John

AS​ JOHN WALKED AROUND OUTSIDE the stadium he’d personally watched being built, brick by brick, he felt like a foreigner. He’d passed places where less than twenty-four hours earlier people had been standing on top of police cars, smashing windows, and chanting “All night, all day, we will fight for Freddie Gray.”

He knew that around 6:00 P.M. the day before, protesters had crossed paths with a small group of baseball fans outside Pickles Pub, a stalwart sports bar right outside the ballpark. It wasn’t clear who started it—there were different accounts floating around. But the story John heard from his team was that protesters began yelling “Black lives matter” while a few of the fans angrily yelled back “We don’t care.” Then some of those at the bar started yelling out racial epithets at the protesters. Interactions like these had been reported at other spots near the ballpark—Frank and Nic’s, Sliders—where the combination of drunk fans and angry protesters created a commotion.

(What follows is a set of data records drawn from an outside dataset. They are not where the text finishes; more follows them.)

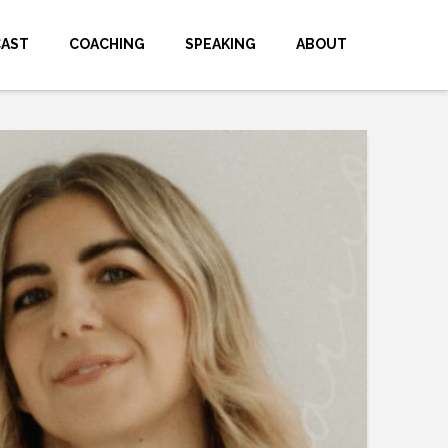
CAST
COACHING
SPEAKING
ABOUT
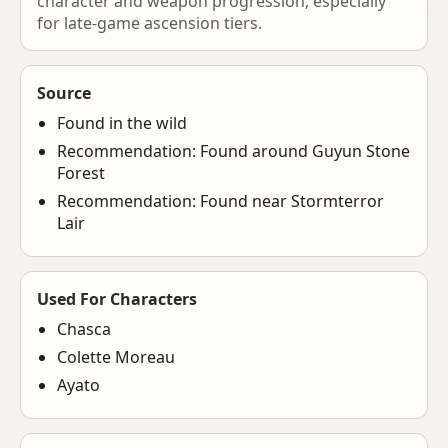
character and weapon progression, especially
for late-game ascension tiers.
Source
Found in the wild
Recommendation: Found around Guyun Stone
Forest
Recommendation: Found near Stormterror
Lair
Used For Characters
Chasca
Colette Moreau
Ayato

John thought about his grandfather, after whom he’d been named, as he walked the grounds. His grandfather and great-uncle had owned a produce company in Baltimore City beginning in the 1960s. Every morning, starting at four o’clock, the two of them would drive all around the city and county delivering tomatoes, lettuce, onions, and cabbage to area bars, taverns, and restaurants. They’d travel the full breadth of the city, from some of its poorest areas to its wealthiest. And the elder John Angelos had talked to everyone, whether they were loading staff or store owners, black waitstaff or white refrigeration crews. John’s first job, when he was fourteen years old, had been to ride around and help with the drop-offs. The thing that John remembered and admired most was the fact that his grandfather could have great conversations with anybody. He knew about their families, their struggles, their hopes. No matter what was going on, his grandfather could coax a smile out of anyone.

As John walked around the exterior of Camden Yards, stepping on shattered glass, he thought about what his grandfather would say.